Malaysia doubles down on AUKUS submarine concerns during Wong visit
Kuala Lumpur: Malaysia has reinforced its concerns about Australia’s plans for a nuclear-powered submarine fleet after a “very candid” discussion between Foreign Minister Penny Wong and her Malaysian counterpart on Tuesday.
The south-east Asian nation joined Indonesia in expressing anxiety about the submarine ambitions soon after the AUKUS three-way defence alliance was announced by US President Joe Biden, British Prime Minister Boris Johnson and then prime minister Scott Morrison in September, fearing it could instigate a regional arms race.
Foreign Minister Penny Wong meets with Malaysian counterpart Saifuddin Abdullah on Tuesday.Credit:Farhan Iqbal
Malaysian Prime Minister Ismail Sabri Yaakob also raised alarm last month about the potential knock-on effects of the deal, warning that if China, for example, wanted to help North Korea buy nuclear-propelled submarines “we can’t say no because AUKUS has set a precedent”.
On Tuesday, as Wong made her first visit to the country of her birth as Australia’s top diplomat, the issue was back on the agenda.
“We had a very candid discussion on AUKUS just now,” Malaysia Foreign Minister Saifuddin Abdullah said.
“I thank the foreign minister for explaining the current government’s position. Malaysia’s position remains the same. This I have mentioned to the foreign minister.”
Australia is yet to decide how its nuclear-powered submarine program will be rolled out in practice and how it will fill a looming capability gap caused by its ageing Collins-class fleet.
Ageing fleet: A Collins Class submarine at sea.Credit:
There has been a level of acceptance in some corners of south-east Asia about Australia acquiring nuclear technology from either the United States or Britain. Philippine Foreign Secretary Teddy Locsin jnr has backed the pact and Indonesian Defence Minister Prabowo Subianto – a likely presidential candidate again when elections are next held in 2024 – has also adopted a more phlegmatic approach than the official Indonesian line, saying he understands the need of countries to protect their national interests.
Wary of heightening the risk of conflict in the Indo-Pacific, Malaysia has not budged from its stance, though, with Ismail telling the Japanese newspaper Nikkei last month that “on nuclear-powered submarines, we are worried if some other major economies take advantage of AUKUS”.

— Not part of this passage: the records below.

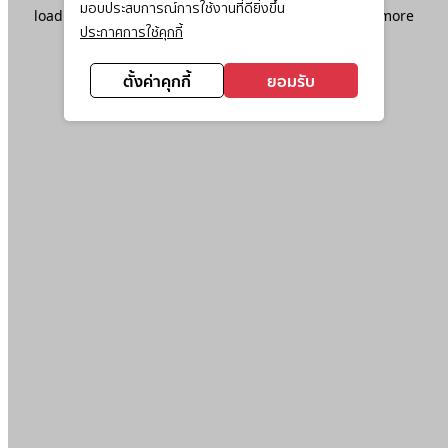
มอบประสบการณ์การใช้งานที่ดียิ่งขึ้น
loading
www.ktc.co.th
(see the
browser console
for more
ประกาศการใช้คุกกี้
information).
ตั้งค่าคุกกี้
ยอมรับ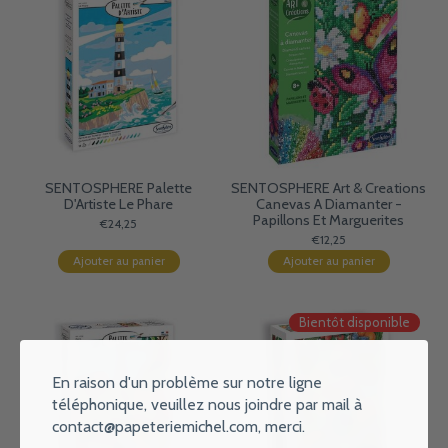
SENTOSPHERE Palette
SENTOSPHERE Art & Creations
D'Artiste Le Phare
Canevas A Diamanter -
Papillons Et Marguerites
€24,25
€12,25
Ajouter au panier
Ajouter au panier
Bientôt disponible
En raison d'un problème sur notre ligne
téléphonique, veuillez nous joindre par mail à
contact@papeteriemichel.com
, merci.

Foreign Minister Penny Wong with Vietnamese President Nguyen Xuan Phuc on Tuesday.Credit:AFR
The deal was inherited by the Labor government but after flying to Kuala Lumpur from Hanoi, where she had met with Vietnamese leaders on Monday, Wong stressed that Australia’s submarine goals were aligned with a commitment to a stable and peaceful region where sovereignty was respected.
“We are not a nuclear power. There are nuclear powers in this region but Australia is not one of them,” she said. “What we are doing is replacing an existing capability with a new capability and that is nuclear-powered submarines.
“I have appreciated the opportunity to explain how we see AUKUS to the [Malaysian] foreign minister and to other counterparts in the visit I have made. It is important that we listen to concerns, that we respond to them respectfully. We hope that over time people’s concerns will be able to be allayed.”
Wong and her counterpart also discussed the human rights crisis in Myanmar, on which Malaysia has taken a lead role on in urging regional action.
Wong is on her second visit to south-east Asia in the less than six weeks since Labor returned to government, having accompanied Prime Minister Anthony Albanese to Indonesia. She has also made three trips to the Pacific in that time.
Australia and Malaysia are long-time security partners including as part of the Five Power Defence Arrangements group, which also includes Britain, Singapore and New Zealand.
As well as regional security and defence cooperation, Saifuddin said he and Wong had discussed working closer together on cybersecurity and on the digital economy.
On Wednesday Wong will also meet with Malaysian Defence Minister Hishammuddin Hussein and Trade Minister Seri Mohamed Azmin Ali before travelling to Kota Kinabalu, the Malaysian city on the island of Borneo where she was born.
“As people know, I was born in Kota Kinabalu and it is a very special day for me to come here representing the country I now am living in,” Wong said.